:: Input for this task
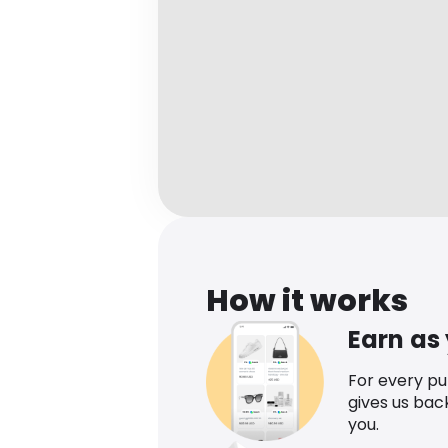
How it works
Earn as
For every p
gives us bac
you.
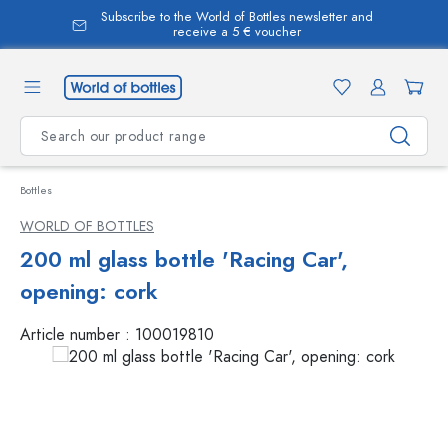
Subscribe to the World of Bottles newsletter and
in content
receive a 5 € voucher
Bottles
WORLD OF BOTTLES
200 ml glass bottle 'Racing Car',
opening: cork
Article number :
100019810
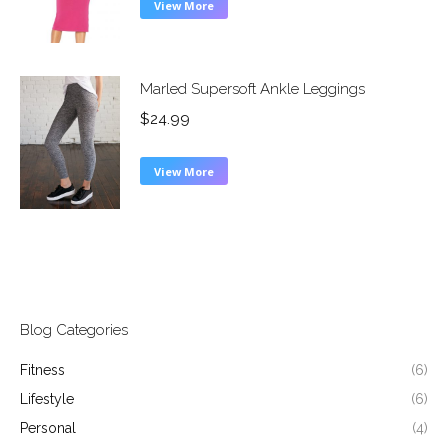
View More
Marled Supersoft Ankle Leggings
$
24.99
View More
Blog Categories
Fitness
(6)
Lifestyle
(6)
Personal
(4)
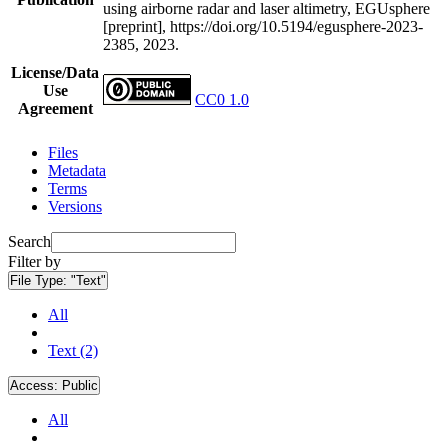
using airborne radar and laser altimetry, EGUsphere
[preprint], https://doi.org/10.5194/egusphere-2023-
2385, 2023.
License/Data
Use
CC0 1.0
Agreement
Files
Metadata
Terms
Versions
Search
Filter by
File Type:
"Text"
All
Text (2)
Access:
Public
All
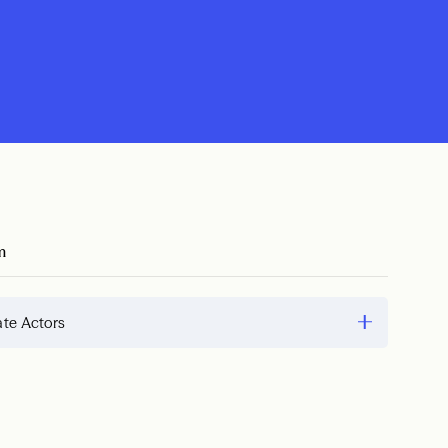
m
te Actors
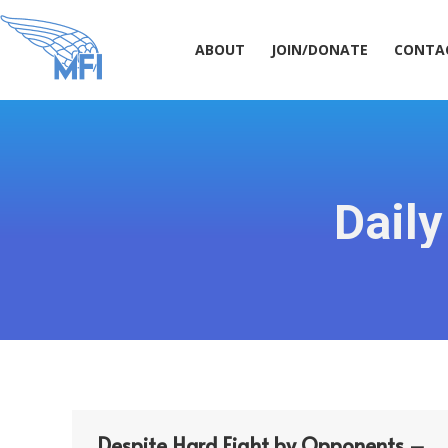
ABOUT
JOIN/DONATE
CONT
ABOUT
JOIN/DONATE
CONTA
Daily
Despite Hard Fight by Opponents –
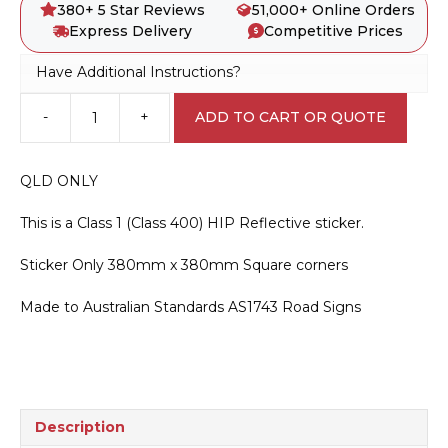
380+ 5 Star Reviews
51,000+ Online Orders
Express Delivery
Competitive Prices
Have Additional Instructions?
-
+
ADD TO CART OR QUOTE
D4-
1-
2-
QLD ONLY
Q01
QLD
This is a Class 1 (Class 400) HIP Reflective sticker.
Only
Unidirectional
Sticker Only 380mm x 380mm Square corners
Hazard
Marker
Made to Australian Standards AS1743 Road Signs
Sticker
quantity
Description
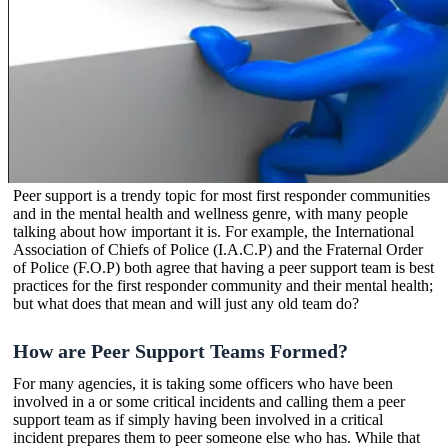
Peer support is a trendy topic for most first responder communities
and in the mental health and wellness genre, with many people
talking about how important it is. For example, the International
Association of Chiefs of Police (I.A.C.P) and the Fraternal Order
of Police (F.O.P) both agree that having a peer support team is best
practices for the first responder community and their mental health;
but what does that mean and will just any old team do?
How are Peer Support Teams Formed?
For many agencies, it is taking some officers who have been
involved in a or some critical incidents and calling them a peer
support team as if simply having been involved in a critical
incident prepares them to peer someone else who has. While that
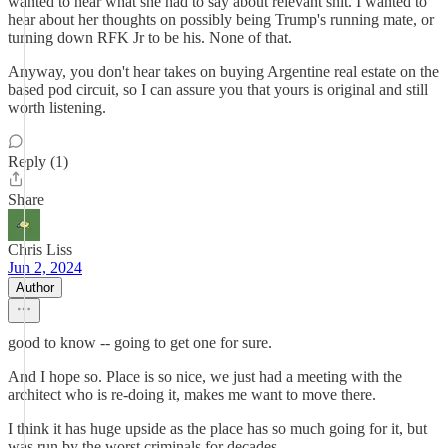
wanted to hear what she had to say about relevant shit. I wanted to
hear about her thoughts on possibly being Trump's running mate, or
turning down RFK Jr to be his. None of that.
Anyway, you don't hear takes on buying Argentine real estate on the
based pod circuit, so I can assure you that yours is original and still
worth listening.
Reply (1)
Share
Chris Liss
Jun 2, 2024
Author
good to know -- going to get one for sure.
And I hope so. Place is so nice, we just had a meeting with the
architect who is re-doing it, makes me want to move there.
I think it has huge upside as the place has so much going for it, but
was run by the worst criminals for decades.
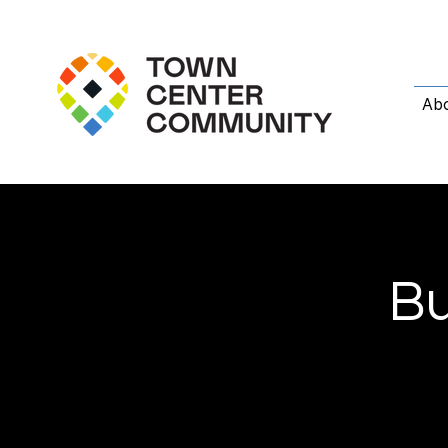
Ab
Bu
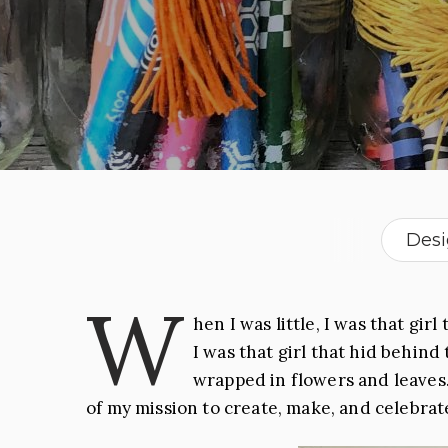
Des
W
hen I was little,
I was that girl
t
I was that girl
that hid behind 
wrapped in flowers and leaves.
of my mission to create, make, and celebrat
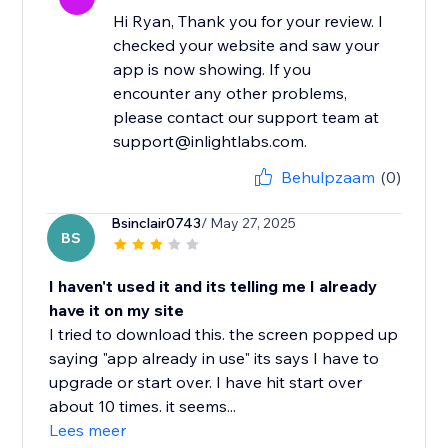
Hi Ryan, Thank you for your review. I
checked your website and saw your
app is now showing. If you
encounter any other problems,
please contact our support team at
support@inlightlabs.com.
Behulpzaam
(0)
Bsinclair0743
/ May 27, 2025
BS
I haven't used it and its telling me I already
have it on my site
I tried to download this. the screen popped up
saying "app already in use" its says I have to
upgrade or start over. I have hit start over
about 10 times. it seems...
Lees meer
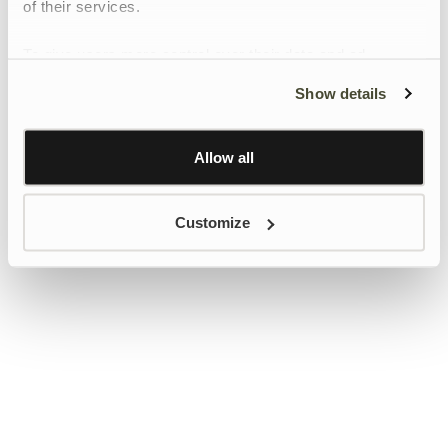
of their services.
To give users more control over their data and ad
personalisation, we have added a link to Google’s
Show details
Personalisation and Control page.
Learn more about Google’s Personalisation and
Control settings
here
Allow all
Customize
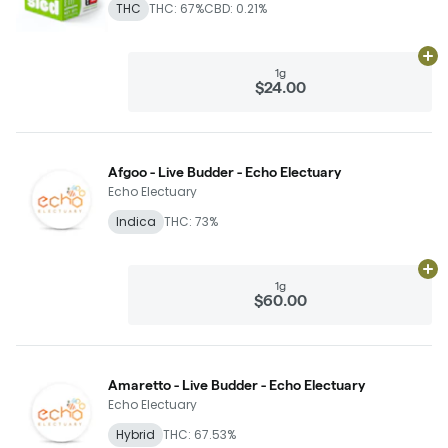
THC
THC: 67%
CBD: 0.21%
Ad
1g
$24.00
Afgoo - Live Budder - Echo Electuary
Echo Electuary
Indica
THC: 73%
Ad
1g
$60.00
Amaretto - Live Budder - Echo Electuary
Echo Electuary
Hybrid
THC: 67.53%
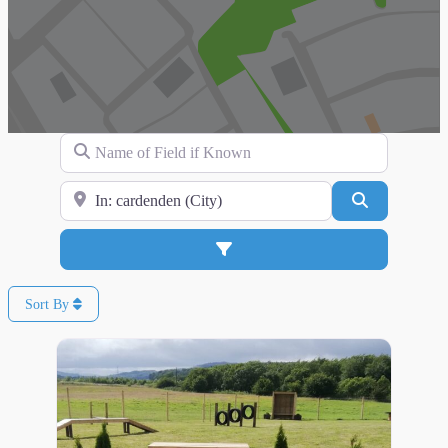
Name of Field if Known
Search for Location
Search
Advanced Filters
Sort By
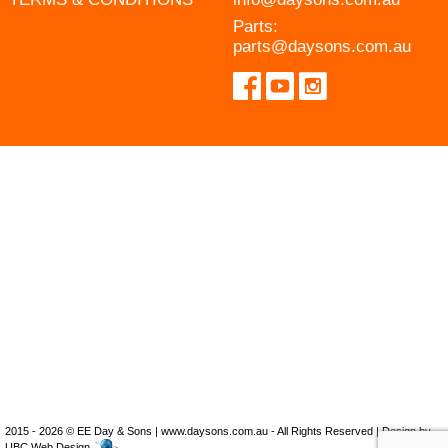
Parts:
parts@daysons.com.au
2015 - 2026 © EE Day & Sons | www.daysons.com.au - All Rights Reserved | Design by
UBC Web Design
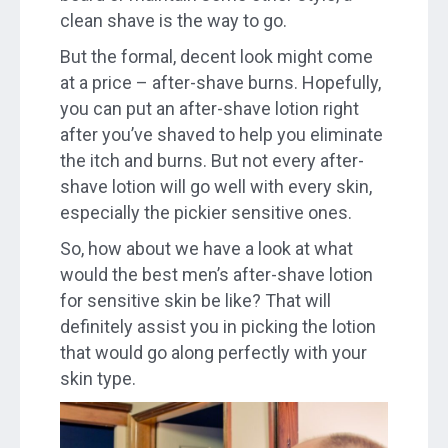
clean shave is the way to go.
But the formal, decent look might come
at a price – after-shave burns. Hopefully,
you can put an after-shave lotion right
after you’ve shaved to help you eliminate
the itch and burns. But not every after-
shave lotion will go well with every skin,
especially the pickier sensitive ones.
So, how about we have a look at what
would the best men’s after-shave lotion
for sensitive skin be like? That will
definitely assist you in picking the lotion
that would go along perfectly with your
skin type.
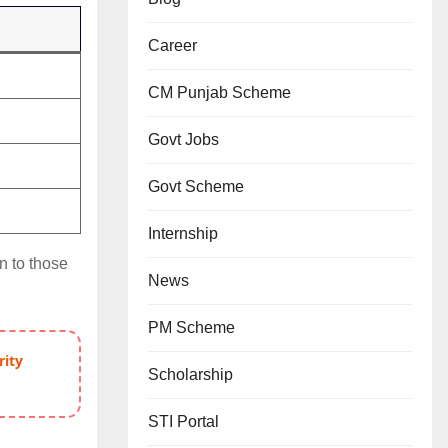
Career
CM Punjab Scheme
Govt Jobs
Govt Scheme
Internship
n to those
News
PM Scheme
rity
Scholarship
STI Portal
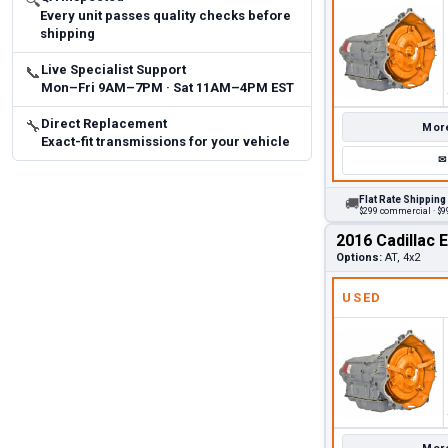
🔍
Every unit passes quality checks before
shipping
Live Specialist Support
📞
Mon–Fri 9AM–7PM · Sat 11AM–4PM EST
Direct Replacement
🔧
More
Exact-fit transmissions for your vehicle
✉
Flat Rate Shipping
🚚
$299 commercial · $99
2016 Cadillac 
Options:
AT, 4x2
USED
::::
Problem to solve -> Scan the material for the word "just". Return every line where it is found.

Task answer ->
but what does that mean and will just any old team do?
And I hope so. Place is so nice, we just had a meeting with the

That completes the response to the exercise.